----- DATA IN THIS EXERCISE
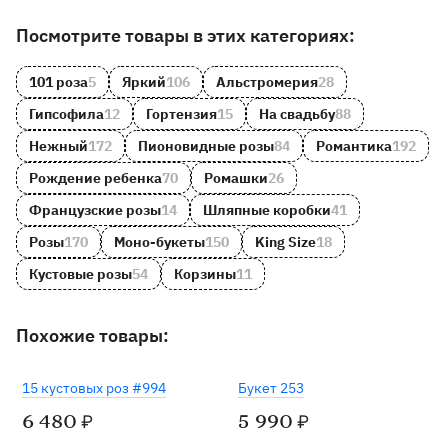
Другие товары и категории на сайте
Посмотрите товары в этих категориях:
101 роза
5
Яркий
106
Альстромерия
28
Гипсофила
12
Гортензия
15
На свадьбу
88
Нежный
172
Пионовидные розы
84
Романтика
192
Рождение ребенка
70
Ромашки
26
Французские розы
14
Шляпные коробки
41
Розы
170
Моно-букеты
150
King Size
18
Кустовые розы
54
Корзины
11
Похожие товары:
15 кустовых роз #994
Букет 253
6 480
5 990
₽
₽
----------
**ASSIGNMENT**
Each line of the listing is to be retyped exactly, and its pictures are to be dropped.

**OUTPUT OF THE TASK**
Другие товары и категории на сайте
Посмотрите товары в этих категориях:
101 роза
5
Яркий
106
Альстромерия
28
Гипсофила
12
Гортензия
15
На свадьбу
88
Нежный
172
Пионовидные розы
84
Романтика
192
Рождение ребенка
70
Ромашки
26
Французские розы
14
Шляпные коробки
41
Розы
170
Моно-букеты
150
King Size
18
Кустовые розы
54
Корзины
11
Похожие товары:
15 кустовых роз #994
Букет 253
6 480
5 990
₽
₽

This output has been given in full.